AAD Pressekonferenz 2004

Herbst:

Blind im Berufsleben

Hier ist heute der Computer Arbeitsgerät Nummer eins. Spezialsoftware ermöglicht die Nutzung. Die „Barrierefreie Informationstechnikverordnung“ beschreibt, wie elektronische Informationssysteme blinden- und sehbehindertengerecht gestaltet werden können.

Wer als blinder Mensch im Berufsleben Fuß fassen möchte, der kann sich umfänglicher Hilfe gewiss sein: Der Arbeitgeber erhält über mehrere Jahre hinweg Lohnkostenzuschüsse. Er kann überdies Finanzhilfen für die Arbeitsplatzeinrichtung beantragen. Bezahlt werden in der Regel auch die Kosten für Arbeitsassistenz, die dem blinden Arbeitnehmer dort hilft, wo Sehkraft unabdingbar ist. Schließlich finanziert die öffentliche Hand alle technischen Hilfsmittel, die blindheitsbedingte Nachteile am Arbeitsplatz ausgleichen helfen.

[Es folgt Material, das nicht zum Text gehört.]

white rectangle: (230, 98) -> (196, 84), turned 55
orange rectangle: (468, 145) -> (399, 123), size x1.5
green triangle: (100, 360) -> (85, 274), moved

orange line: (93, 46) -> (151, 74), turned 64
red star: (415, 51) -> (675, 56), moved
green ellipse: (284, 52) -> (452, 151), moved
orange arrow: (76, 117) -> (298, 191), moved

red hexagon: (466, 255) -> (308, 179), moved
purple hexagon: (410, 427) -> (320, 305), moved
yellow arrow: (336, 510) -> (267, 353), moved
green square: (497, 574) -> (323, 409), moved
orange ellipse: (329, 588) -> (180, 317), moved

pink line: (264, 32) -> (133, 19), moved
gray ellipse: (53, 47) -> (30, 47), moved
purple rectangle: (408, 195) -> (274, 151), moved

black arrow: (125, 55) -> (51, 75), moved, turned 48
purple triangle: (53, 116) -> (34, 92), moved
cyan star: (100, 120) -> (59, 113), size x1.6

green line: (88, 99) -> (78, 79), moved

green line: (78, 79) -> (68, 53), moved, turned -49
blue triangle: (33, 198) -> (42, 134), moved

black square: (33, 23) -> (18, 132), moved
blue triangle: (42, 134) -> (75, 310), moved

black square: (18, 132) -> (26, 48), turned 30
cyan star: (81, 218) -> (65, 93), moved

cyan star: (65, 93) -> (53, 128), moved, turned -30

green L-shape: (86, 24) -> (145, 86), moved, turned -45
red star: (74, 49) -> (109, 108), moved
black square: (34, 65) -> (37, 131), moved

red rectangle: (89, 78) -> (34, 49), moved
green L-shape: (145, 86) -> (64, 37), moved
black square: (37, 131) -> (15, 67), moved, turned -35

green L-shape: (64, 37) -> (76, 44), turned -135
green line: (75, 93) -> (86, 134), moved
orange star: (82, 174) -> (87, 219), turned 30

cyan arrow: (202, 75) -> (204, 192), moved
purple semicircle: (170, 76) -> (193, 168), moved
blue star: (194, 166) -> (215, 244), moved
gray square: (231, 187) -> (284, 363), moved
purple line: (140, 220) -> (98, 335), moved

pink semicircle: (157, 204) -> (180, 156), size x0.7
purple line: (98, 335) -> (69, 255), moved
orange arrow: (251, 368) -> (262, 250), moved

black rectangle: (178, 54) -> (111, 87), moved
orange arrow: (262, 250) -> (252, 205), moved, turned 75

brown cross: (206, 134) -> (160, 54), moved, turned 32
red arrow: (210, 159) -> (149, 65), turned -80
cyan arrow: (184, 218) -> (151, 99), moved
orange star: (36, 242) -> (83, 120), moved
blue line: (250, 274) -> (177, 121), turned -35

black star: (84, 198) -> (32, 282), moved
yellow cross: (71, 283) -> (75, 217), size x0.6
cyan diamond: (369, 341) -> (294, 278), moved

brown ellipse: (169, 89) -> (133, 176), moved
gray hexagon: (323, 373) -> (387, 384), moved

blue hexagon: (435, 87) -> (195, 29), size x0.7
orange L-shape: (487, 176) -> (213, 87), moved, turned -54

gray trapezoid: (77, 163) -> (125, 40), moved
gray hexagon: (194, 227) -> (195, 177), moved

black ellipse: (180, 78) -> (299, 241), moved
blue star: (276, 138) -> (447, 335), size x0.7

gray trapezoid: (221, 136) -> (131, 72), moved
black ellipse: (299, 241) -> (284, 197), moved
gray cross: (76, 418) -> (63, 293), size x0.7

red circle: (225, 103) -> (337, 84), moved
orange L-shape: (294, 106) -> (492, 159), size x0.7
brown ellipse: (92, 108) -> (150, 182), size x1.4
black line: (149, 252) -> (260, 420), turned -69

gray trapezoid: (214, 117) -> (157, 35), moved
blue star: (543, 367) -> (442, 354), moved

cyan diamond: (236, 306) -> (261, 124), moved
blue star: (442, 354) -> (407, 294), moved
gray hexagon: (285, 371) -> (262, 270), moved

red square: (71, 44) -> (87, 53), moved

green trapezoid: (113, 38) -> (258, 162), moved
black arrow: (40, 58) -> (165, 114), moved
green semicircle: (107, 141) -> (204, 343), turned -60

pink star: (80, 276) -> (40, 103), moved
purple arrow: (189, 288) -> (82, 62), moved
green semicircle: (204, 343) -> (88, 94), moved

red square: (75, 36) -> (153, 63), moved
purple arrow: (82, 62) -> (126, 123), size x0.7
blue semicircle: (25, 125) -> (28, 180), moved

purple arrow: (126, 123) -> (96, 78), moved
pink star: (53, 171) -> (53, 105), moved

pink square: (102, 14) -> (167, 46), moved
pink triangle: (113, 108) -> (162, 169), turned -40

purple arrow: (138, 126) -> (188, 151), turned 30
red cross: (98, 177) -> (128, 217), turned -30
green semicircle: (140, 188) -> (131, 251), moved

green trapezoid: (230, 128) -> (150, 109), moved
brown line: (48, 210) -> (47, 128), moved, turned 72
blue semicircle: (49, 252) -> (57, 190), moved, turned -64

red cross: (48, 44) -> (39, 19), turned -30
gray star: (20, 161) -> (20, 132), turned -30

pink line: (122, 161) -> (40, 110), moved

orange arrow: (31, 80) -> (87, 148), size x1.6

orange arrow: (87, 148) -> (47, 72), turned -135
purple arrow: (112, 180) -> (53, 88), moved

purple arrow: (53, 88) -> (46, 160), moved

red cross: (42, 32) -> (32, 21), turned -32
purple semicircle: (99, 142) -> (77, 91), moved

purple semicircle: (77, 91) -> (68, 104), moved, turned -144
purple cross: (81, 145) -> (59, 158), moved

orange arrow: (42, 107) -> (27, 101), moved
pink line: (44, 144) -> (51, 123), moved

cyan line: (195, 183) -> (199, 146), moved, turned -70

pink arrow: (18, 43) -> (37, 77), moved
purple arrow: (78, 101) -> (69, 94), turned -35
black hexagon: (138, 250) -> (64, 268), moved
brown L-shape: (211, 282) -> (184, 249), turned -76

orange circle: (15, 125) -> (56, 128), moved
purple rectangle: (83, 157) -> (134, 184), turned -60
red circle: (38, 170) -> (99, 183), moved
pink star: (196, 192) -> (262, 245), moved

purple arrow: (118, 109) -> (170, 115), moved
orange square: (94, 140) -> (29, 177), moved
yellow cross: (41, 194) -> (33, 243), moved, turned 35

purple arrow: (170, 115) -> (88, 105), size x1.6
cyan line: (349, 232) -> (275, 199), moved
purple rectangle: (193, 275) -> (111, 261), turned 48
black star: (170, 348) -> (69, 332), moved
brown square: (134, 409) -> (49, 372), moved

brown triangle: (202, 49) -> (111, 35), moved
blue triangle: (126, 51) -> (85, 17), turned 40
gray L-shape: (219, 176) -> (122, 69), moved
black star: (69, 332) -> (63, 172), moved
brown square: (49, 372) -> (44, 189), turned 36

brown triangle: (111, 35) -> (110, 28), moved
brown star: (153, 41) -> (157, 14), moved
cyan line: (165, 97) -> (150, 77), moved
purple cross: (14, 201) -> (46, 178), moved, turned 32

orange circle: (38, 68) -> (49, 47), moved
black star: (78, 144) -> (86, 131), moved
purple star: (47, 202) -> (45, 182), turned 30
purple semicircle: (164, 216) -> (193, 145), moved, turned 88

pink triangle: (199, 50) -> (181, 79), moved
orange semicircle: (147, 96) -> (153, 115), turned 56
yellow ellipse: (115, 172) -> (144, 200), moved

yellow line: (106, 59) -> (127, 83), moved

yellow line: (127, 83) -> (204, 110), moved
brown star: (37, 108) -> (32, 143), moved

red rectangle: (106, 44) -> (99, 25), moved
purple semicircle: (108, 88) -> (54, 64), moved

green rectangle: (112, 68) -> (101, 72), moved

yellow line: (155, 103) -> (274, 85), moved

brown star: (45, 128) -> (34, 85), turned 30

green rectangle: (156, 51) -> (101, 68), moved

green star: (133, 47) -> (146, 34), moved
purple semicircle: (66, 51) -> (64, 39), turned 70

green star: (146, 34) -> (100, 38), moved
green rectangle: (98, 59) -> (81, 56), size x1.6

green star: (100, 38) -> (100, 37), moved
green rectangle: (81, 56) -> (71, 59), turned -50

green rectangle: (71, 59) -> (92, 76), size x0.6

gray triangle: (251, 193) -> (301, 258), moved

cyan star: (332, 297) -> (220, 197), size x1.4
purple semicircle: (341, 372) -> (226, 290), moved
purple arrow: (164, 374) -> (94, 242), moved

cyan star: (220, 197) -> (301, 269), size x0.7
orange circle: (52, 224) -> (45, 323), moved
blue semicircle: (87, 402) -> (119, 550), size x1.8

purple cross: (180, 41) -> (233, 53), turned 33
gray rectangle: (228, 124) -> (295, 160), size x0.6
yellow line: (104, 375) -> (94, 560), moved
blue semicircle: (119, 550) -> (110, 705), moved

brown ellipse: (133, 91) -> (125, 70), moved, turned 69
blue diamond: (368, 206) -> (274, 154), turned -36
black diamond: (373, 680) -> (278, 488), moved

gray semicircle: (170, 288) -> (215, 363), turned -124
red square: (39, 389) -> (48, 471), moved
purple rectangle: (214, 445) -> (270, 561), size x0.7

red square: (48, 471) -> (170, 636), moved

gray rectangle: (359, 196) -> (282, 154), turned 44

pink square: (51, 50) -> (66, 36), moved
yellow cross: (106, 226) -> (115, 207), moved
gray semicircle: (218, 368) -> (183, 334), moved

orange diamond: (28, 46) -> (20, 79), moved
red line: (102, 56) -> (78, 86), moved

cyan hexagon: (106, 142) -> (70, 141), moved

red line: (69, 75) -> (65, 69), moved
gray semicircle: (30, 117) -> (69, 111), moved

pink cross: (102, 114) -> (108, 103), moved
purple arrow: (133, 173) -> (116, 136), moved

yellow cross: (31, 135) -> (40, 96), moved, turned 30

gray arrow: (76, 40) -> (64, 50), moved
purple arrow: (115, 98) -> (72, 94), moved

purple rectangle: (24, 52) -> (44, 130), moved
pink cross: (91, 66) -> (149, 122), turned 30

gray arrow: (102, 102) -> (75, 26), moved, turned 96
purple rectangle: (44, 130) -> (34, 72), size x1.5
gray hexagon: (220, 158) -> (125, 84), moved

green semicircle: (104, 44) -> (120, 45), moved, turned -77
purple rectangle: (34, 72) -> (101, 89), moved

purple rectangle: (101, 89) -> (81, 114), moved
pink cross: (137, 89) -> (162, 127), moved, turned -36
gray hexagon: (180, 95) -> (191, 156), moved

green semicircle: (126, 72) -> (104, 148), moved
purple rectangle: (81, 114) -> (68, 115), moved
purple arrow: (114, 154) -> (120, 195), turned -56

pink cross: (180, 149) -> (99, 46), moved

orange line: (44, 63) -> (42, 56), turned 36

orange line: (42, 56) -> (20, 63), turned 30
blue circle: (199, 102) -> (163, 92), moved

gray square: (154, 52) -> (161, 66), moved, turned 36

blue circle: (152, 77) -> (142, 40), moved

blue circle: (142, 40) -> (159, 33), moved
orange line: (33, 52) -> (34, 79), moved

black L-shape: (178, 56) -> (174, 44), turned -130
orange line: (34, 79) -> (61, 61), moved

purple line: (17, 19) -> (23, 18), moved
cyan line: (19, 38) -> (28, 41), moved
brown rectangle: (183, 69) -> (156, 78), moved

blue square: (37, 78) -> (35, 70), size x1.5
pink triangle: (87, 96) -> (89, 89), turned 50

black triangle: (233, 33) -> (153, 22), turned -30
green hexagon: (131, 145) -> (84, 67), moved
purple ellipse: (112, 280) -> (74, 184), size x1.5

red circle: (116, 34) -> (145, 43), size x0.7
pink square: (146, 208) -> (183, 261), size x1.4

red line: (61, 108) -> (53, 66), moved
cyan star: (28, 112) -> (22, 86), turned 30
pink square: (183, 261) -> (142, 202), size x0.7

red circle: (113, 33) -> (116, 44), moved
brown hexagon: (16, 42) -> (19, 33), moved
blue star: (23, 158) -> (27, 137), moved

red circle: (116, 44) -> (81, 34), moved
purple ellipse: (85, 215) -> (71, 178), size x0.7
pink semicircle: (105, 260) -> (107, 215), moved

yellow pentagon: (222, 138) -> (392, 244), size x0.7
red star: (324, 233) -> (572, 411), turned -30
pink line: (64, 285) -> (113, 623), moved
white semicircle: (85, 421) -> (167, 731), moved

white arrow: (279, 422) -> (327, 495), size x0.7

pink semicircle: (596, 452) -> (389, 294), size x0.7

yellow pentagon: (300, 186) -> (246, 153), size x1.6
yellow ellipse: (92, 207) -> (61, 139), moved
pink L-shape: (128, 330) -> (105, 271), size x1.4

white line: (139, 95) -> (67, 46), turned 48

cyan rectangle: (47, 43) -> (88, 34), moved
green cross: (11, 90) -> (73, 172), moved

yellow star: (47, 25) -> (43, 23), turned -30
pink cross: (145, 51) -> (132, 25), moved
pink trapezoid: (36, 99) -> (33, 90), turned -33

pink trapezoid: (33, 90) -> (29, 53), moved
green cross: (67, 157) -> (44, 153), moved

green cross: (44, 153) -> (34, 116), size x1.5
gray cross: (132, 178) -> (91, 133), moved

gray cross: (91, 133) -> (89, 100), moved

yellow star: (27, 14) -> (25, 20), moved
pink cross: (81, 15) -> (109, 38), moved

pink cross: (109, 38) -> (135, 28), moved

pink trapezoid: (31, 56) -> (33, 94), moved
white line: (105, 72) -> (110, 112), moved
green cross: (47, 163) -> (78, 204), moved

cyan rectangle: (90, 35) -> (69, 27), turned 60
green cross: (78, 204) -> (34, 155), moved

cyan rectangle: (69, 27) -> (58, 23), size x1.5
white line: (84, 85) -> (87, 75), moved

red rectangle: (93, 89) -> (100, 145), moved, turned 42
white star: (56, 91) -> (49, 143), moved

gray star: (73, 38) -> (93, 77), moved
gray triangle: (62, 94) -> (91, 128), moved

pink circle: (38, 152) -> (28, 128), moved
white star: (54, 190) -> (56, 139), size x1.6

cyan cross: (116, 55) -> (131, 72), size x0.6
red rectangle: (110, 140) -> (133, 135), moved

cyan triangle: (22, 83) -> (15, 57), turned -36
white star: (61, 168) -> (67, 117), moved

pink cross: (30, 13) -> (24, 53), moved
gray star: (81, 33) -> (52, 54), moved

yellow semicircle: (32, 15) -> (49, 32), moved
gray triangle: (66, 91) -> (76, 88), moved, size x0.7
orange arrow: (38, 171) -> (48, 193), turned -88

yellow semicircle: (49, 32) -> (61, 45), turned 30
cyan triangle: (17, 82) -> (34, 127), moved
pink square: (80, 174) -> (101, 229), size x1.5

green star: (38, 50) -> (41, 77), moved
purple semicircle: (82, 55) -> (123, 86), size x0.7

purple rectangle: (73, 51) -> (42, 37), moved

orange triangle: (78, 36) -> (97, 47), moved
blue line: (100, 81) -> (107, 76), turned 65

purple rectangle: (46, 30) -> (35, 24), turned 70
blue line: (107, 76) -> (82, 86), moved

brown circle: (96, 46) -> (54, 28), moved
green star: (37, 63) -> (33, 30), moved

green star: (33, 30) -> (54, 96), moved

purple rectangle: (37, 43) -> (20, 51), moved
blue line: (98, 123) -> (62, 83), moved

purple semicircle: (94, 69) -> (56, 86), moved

Finanziert wird das meiste davon aus den Ausgleichsabgaben, die jene Arbeitgeber zahlen, die ihre Behindertenbeschäftigungsquote nicht erfüllen.

Das Arbeitsgerät Nummer eins, insbesondere in qualifizierteren Berufen, ist der PC. Dabei besteht die Schwierigkeit für blinde Benutzer nicht darin, dem Computer Daten oder Befehle mitzuteilen. Den Maus-Klick ersetzt vielfach ein Tastenkürzel. Die Schwierigkeit liegt darin, den Bildschirminhalt nicht lesen zu können. Mittels einer Spezialsoftware wird er zeilenweise per Sprachausgabe oder Blindenschriftdisplay verfügbar. Je nach Art der PC-Anwendung sind blinde Menschen damit wenigstens ebenso schnell wie Sehende. Vorher müssen sie sich aber ungleich mehr Dinge aneignen, sich beispielsweise „Short Cuts“ merken und die Position bestimmter Programmelemente auf dem Bildschirm.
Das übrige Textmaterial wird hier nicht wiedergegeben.